- _ASSIGNMENT_:
From the line containing "psicodelia, post-punk… con huellas de Jane’s" down to the last line of the records below, restate each line word for word and leave out the rest.

[Extracted page text data]
★ ★ ★ ★
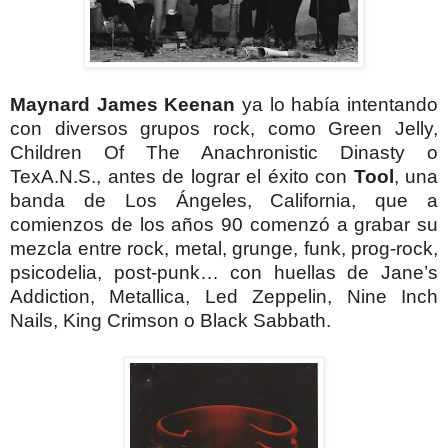
Maynard James Keenan
ya lo había intentando
con diversos grupos rock, como Green Jelly,
Children Of The Anachronistic Dinasty o
TexA.N.S., antes de lograr el éxito con
Tool
, una
banda de Los
Ángeles
, California, que a
comienzos de los años 90 comenzó a grabar su
mezcla entre rock, metal, grunge, funk, prog-rock,
psicodelia, post-punk… con huellas de Jane’s
Addiction, Metallica, Led Zeppelin, Nine Inch
Nails, King Crimson o Black Sabbath.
★ ★ ★ ★
- _RESULT_:
psicodelia, post-punk… con huellas de Jane’s
Addiction, Metallica, Led Zeppelin, Nine Inch
Nails, King Crimson o Black Sabbath.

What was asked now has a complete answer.